Fig. 5.

CFH levels regulate lipoprotein binding and remove endogenous human lipoproteins in BrM. (A and B) Six-millimeter porcine RPE/BrM tissue explants were incubated with doubling concentrations of CFH (62 nM to 4 μM) in the presence of a 200 μM excess of albumin. (A) The amount of CFH bound to the tissue explant was determined by Western blot of the tissue lysate to determine EC₅₀ binding. (B) Similar porcine tissue explants were incubated 2 μL of lipoprotein and increasing concentrations of CFH (0, 60, 120 nM), and lipoprotein binding to the explants was assessed by Western blot analysis for ApoB-100 and ApoE. Data are expressed as mean ± SE. The asterisk (*) indicates P < 0.05 for ApoE and ApoB-100 by ANOVA compared with 0 nM CFH. Data presented are a representative experiment from three independent experiments (n = 12–15). (C) Because aged human BrM contains endogenous sub-RPE lipoproteins, we tested the ability of CFH to remove these accumulated lipoproteins ex vivo.
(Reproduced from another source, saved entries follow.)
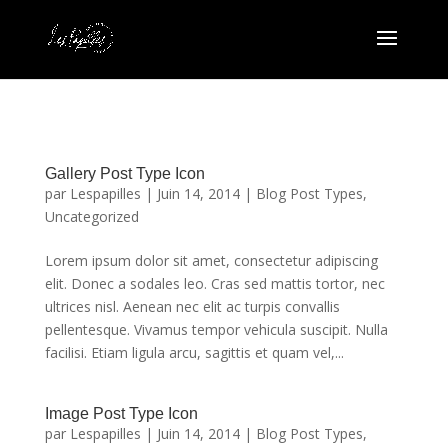
Gallery Post Type Icon
par
Lespapilles
|
Juin 14, 2014
|
Blog Post Types
,
Uncategorized
Lorem ipsum dolor sit amet, consectetur adipiscing
elit. Donec a sodales leo. Cras sed mattis tortor, nec
ultrices nisl. Aenean nec elit ac turpis convallis
pellentesque. Vivamus tempor vehicula suscipit. Nulla
facilisi. Etiam ligula arcu, sagittis et quam vel,...
Image Post Type Icon
par
Lespapilles
|
Juin 14, 2014
|
Blog Post Types
,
Anti-CFH (green) immunohistochemistry of aged human BrM donor tissue, before (Top) and after (Bottom) overnight incubation with 1 μM exogenous CFH, shows accumulation of CFH in BrM. (Scale bar: 5 μm.) (D) FPLC fractionation of human BrM lysates shows endogenous lipoproteins present in aged BrM tissue are removed with the addition of CFH (1 μM CFH, green trace). The asterisk (*) indicates P < 0.05 for total cholesterol in each fraction comparing 0 μM CFH to 1 μM CFH. Three independent experiments each with an n = 3 were performed to confirm these results of human BrM FPLC experiments. Actin served as a loading control in A and B.